Approximately nine minutes into Pig, Nicolas Cage speaks his first lines of dialogue. His character, the bedraggled truffle hunter Robin, has been on screen for the entire film. But he has remained silent as he tramps through the Oregon forest, even refusing to talk when his contact Amir (Alex Wolff), who drove to Robin’s sparse cabin in yellow Lamborghini, arrived to purchase truffles.
Robin only speaks after listening to a few seconds of audiotape. After fumbling to put a cassette into a boom box, Robin presses play and listens. He hears a guitar tuning and a woman laughing, playfully teasing an unheard lover.
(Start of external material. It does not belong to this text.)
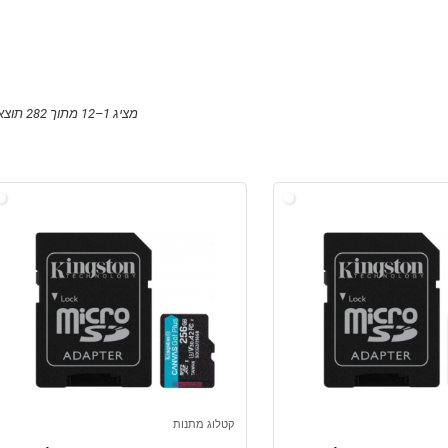
מציג 1–12 מתוך 282 תוצאות
קטלוג מתנות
Robin hits stop on the boom box. And then he just sits. No contortions to his face. No twisting and shouting. He just sits, until his loyal pig saddles up beside him. And with remarkable warmth and calm, Robin assures us, “I’m okay.”
At that moment, it becomes clear that writer and director Michael Sarnoski has something in mind for the movie that differs from the easy comparisons suggested by its plot summary. Pig follows Robin’s journey to rescue his kidnapped truffle pig, a mission that leads him deep into the underground of Portland and forces him to face his painful past. That summary invites similarities to everything from the excellent Italian documentary The Truffle Hunters to the action series John Wick to Cage’s gonzo revenge flick Mandy.
But Pig is none of those things, in the most surprising ways. As those opening minutes indicate, the movie is tender and thoughtful, willing to sit quietly in the character’s suffering and contentment.